One end of the self-priming pump outlet pipeline is connected to the self-priming pump, and the other end of the self-priming pump outlet pipeline is connected to a sewage treatment plant;

the automatic dehydrator, the dehydration pipeline, the water collecting tank, the self-priming pump inlet pipeline, the self-priming pump and the self-priming pump outlet pipeline are connected in a sealing way.

2. A hermetically sealed dehydration system in accordance with claim 1 wherein: the dewatering pipeline is an inclined pipeline, and the water collecting tank is lower than the automatic dewatering device.

3. A hermetically sealed dehydration system in accordance with claim 1 wherein: the first valve and the second valve are both hand valves.

4. A hermetically sealed dehydration system in accordance with claim 1 wherein: the first valve and the second valve are electromagnetic valves.

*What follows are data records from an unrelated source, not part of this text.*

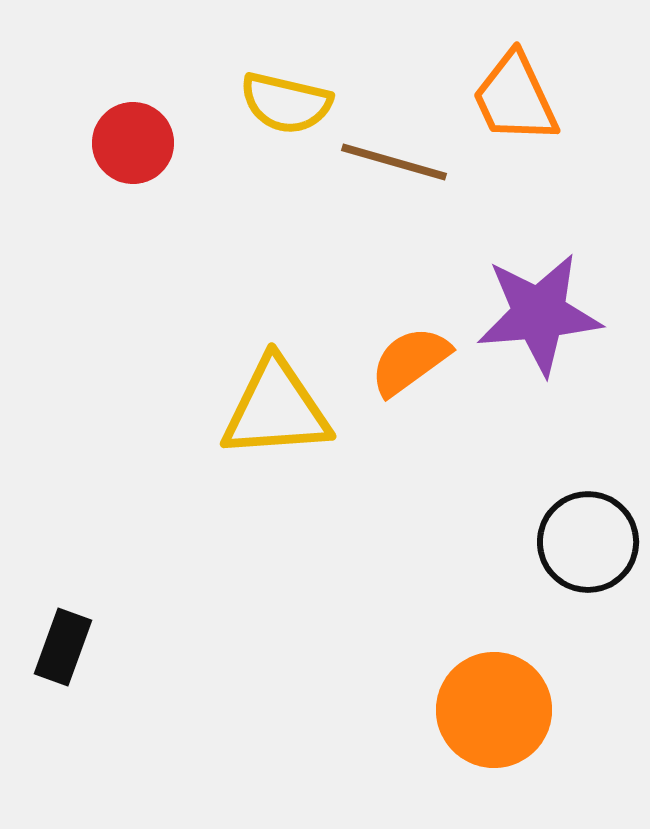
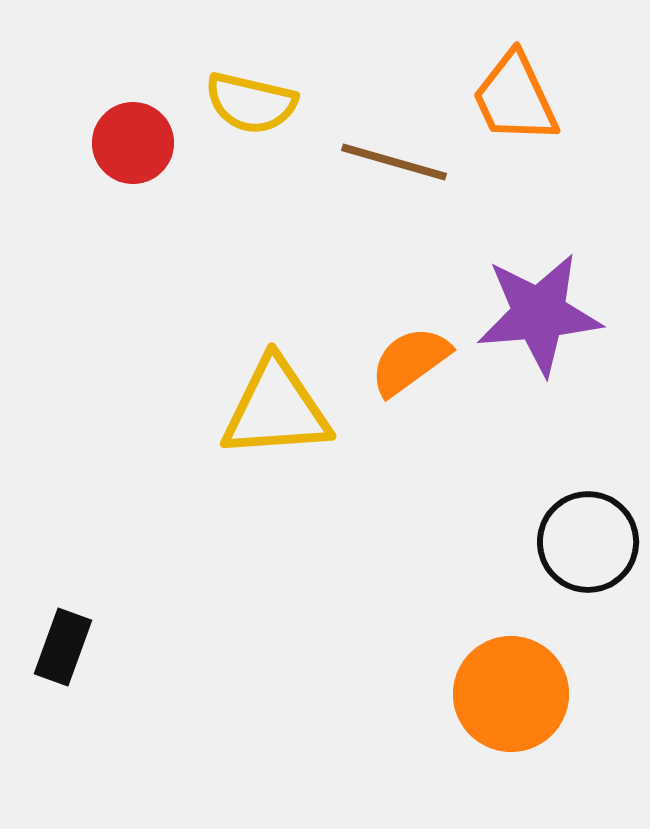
yellow semicircle: moved 35 px left
orange circle: moved 17 px right, 16 px up
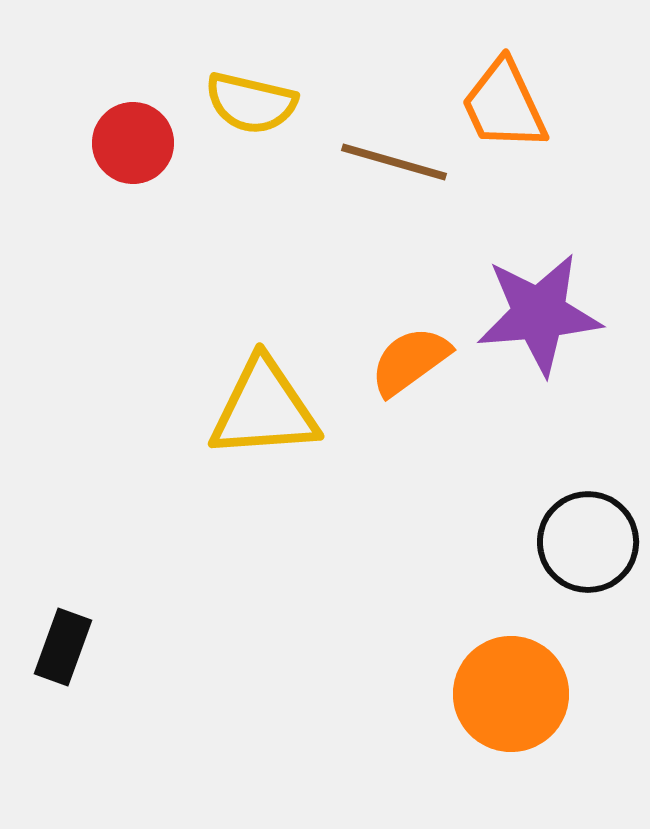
orange trapezoid: moved 11 px left, 7 px down
yellow triangle: moved 12 px left
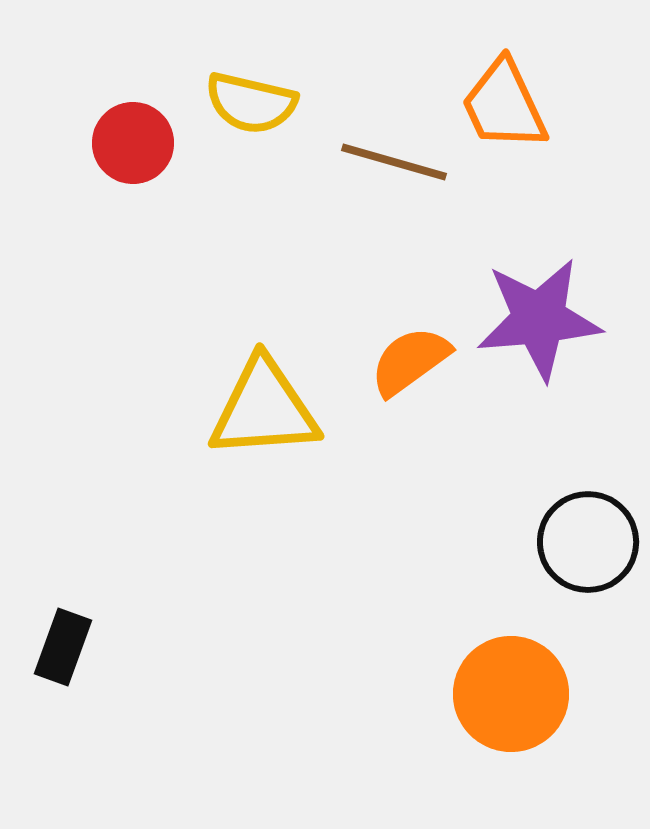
purple star: moved 5 px down
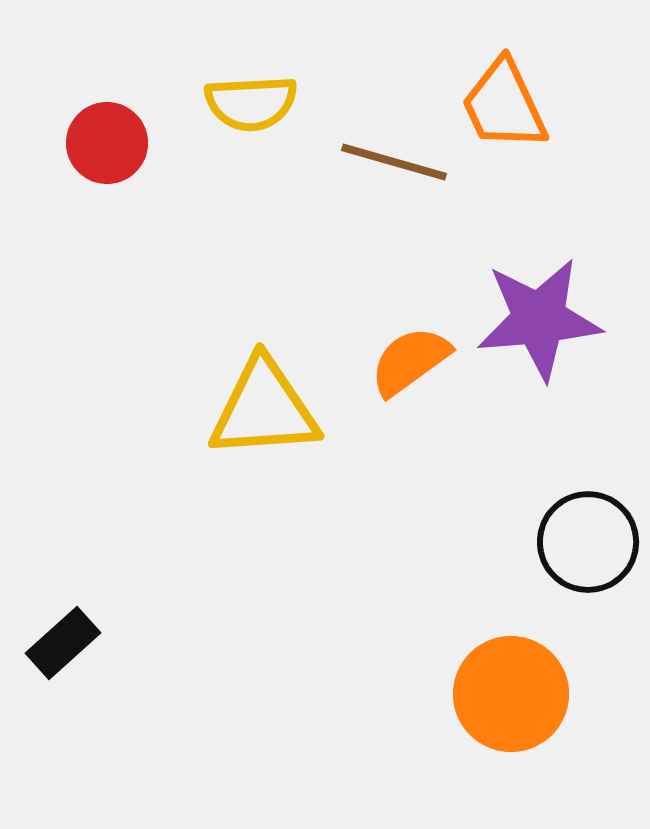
yellow semicircle: rotated 16 degrees counterclockwise
red circle: moved 26 px left
black rectangle: moved 4 px up; rotated 28 degrees clockwise
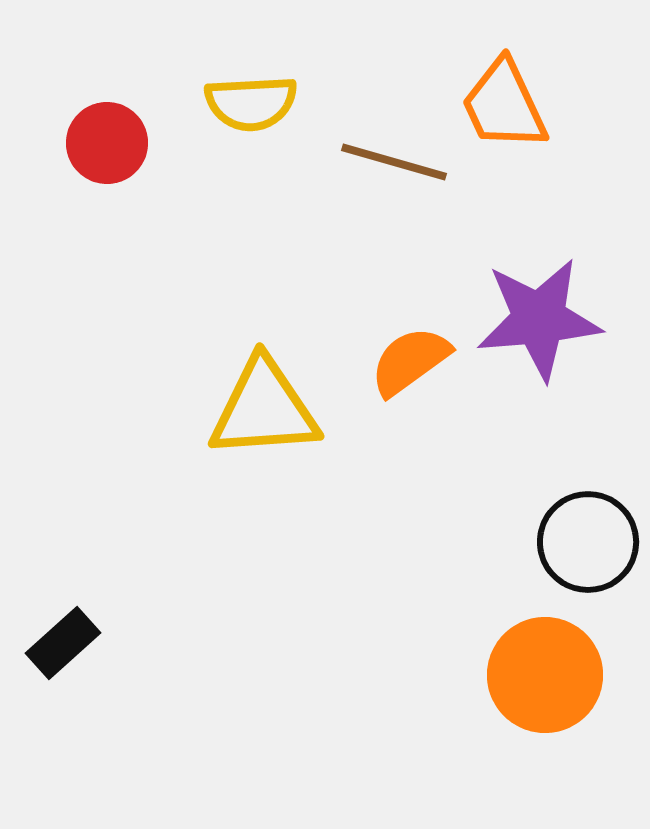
orange circle: moved 34 px right, 19 px up
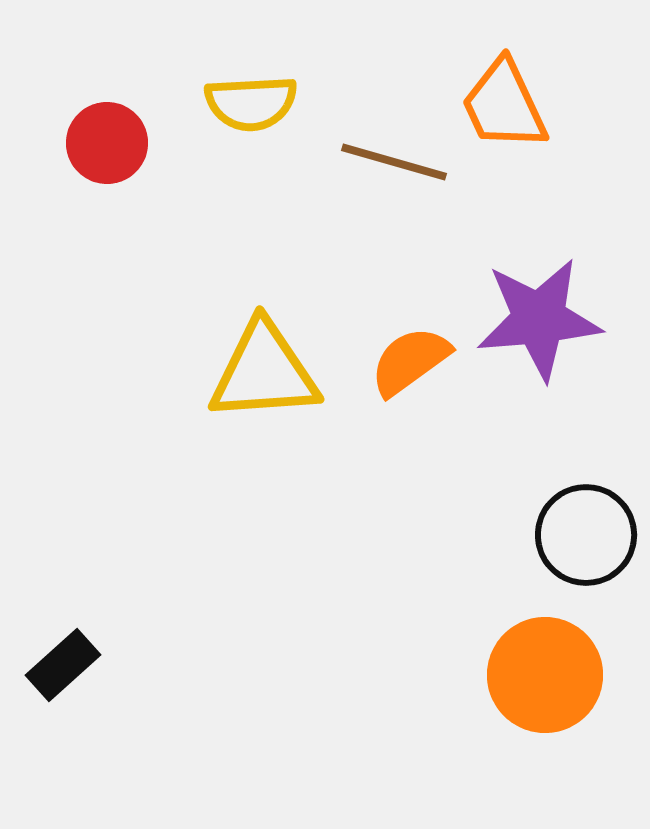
yellow triangle: moved 37 px up
black circle: moved 2 px left, 7 px up
black rectangle: moved 22 px down
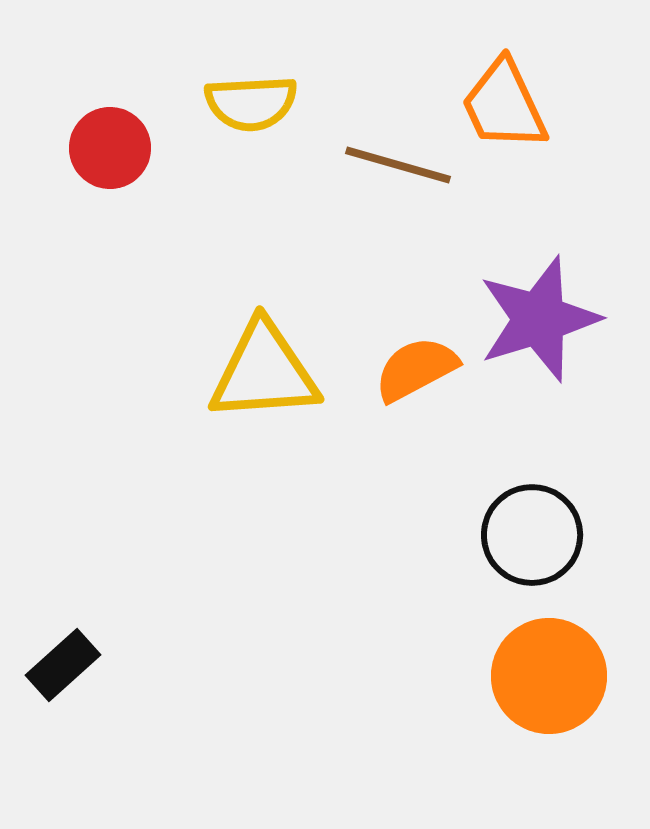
red circle: moved 3 px right, 5 px down
brown line: moved 4 px right, 3 px down
purple star: rotated 12 degrees counterclockwise
orange semicircle: moved 6 px right, 8 px down; rotated 8 degrees clockwise
black circle: moved 54 px left
orange circle: moved 4 px right, 1 px down
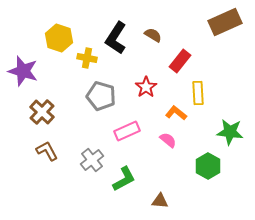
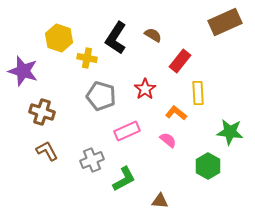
red star: moved 1 px left, 2 px down
brown cross: rotated 25 degrees counterclockwise
gray cross: rotated 15 degrees clockwise
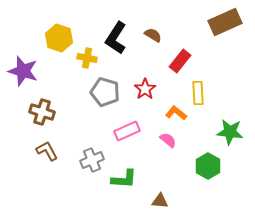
gray pentagon: moved 4 px right, 4 px up
green L-shape: rotated 32 degrees clockwise
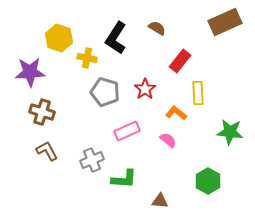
brown semicircle: moved 4 px right, 7 px up
purple star: moved 7 px right, 1 px down; rotated 20 degrees counterclockwise
green hexagon: moved 15 px down
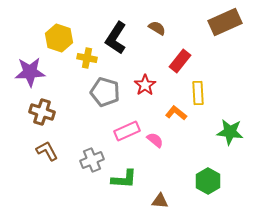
red star: moved 4 px up
pink semicircle: moved 13 px left
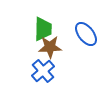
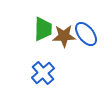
brown star: moved 14 px right, 11 px up
blue cross: moved 2 px down
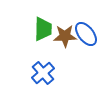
brown star: moved 1 px right
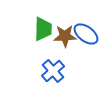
blue ellipse: rotated 15 degrees counterclockwise
blue cross: moved 10 px right, 2 px up
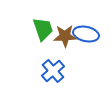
green trapezoid: rotated 20 degrees counterclockwise
blue ellipse: rotated 25 degrees counterclockwise
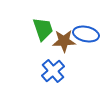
brown star: moved 1 px left, 5 px down
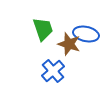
brown star: moved 5 px right, 3 px down; rotated 20 degrees clockwise
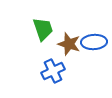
blue ellipse: moved 8 px right, 8 px down; rotated 15 degrees counterclockwise
blue cross: rotated 15 degrees clockwise
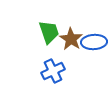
green trapezoid: moved 6 px right, 3 px down
brown star: moved 2 px right, 5 px up; rotated 15 degrees clockwise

5. A totally enclosed dewatering system according to any one of claims 1-4, characterized in that: the full-closed dewatering system further comprises a self-priming pump inlet branch pipe, one end of the self-priming pump inlet branch pipe extends to a water collecting concave part of the water collecting tank, the other end of the self-priming pump inlet branch pipe is connected to the self-priming pump inlet pipe at the downstream of the second valve, and a third valve and a fourth valve are arranged on the self-priming pump inlet branch pipe.

6. A hermetically sealed dehydration system in accordance with claim 5 wherein: and a second Y-shaped filter is arranged between the third valve and the fourth valve.

7. A totally enclosed dewatering system according to any one of claims 1-4, characterized in that: the water collecting concave part is a groove with the bottom of the water collecting tank recessed downwards.

8. A hermetically sealed dehydration system in accordance with claim 7 wherein: the groove is a hemispherical pit.